La prise quotidienne d'aspirine pendant dix à quinze ans lutterait contre l'apparition des tumeurs.
LA PRISE quotidienne d'aspirine à la dose de plus de 300 mg par jour, voire jusqu'à 1 200 mg par jour durant cinq ans, pourrait être considérée une bonne prévention primaire contre le cancer colorectal. Et ce, durant une période de 10 à 15 ans après le début du traitement, selon un article publié demain dans l'édition spéciale du Lancet consacré à la gastro-entérologie. Une prévention aussi simple par un médicament si bon marché permettrait de résoudre le délicat problème du dépistage systématique de ce cancer fréquent qui passe par la coloscopie, un examen coûteux et pas facile à mettre en place à large échelle.
Mais les auteurs britanniques de l'article mettent aussitôt un bémol à cette assertion. Ils soulignent les risques de saignements gastriques et intestinaux liés à la prise au long cours de doses relativement importantes de cette molécule. Seuls les individus à haut risque de cancer colorectal devraient pouvoir en bénéficier.

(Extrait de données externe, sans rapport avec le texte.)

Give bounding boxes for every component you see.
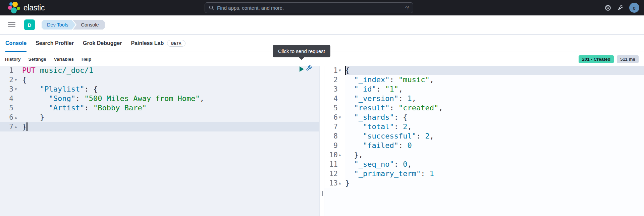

Ce n'est pas la première fois que l'on s'interroge sur les effets bénéfiques de l'aspirine, cette « vieille dame de la pharmacopée », en prévention contre le cancer du côlon. Déjà, trois précédentes études avaient montré que la prise régulière de ce médicament réduit les récidives d'adénome du côlon chez les patients à haut risque, avec des antécédents personnels ou familiaux d'adénome ou de cancer.
Apparente contradiction
En revanche, deux autres grandes études avaient échoué à montrer son efficacité pour la prévention d'une population, sans risque précis identifié. Pour résoudre cette apparente contradiction, l'équipe d'Enrico Flossmann d'Oxford en collaboration avec des épidémiologistes fameux, sir Richard Doll et sir Richard Peto, s'est intéressée à deux groupes différents suivis depuis le milieu des années 1980 : celui de 5 139 médecins britanniques traités ou non par 500 mg d'aspirine par jour et celui de 2 449 patients traités à des doses allant de 300 mg par jour à 1 200 mg par jour ou par un placebo, après avoir été victimes d'une attaque cérébrale transitoire.
Finalement, la prise de ce médicament montre, au bout de cinq ans, une diminution de la survenue du cancer colorectal de 37 % mais de beaucoup plus (autour de 74 %) si l'on maintient le suivi de 10 à 15 ans après le début de la mise en route du traitement. Pour expliquer un résultat aussi surprenant, qui contraste si fort avec les autres études, Enrico Flossmann met en exergue les doses beaucoup plus fortes (300, 500, voire 1 200 mg) utilisées comparées avec les 50 à à 162 mg testés dans les précédentes.
Avec 35 000 cas par an et 16 000 décès, le cancer du côlon est l'une des tumeurs malignes les plus fréquentes dans notre pays. L'âge moyen pour le diagnostic se situe autour de 73 ans chez les femmes et 69 ans pour les hommes. La plupart de ces tumeurs se développent à partir d'une tumeur bénigne du côlon, un adénome qui met de 10 à 20 ans avant de se cancériser. Plus de 40 % des plus de 60 ans dans nos pays ont un ou plusieurs adénomes. Mais moins de 10 % d'entre eux se transformeront en tumeur maligne. C'est dire l'intérêt de détecter ces adénomes le plus tôt possible pour pouvoir les enlever et les analyser.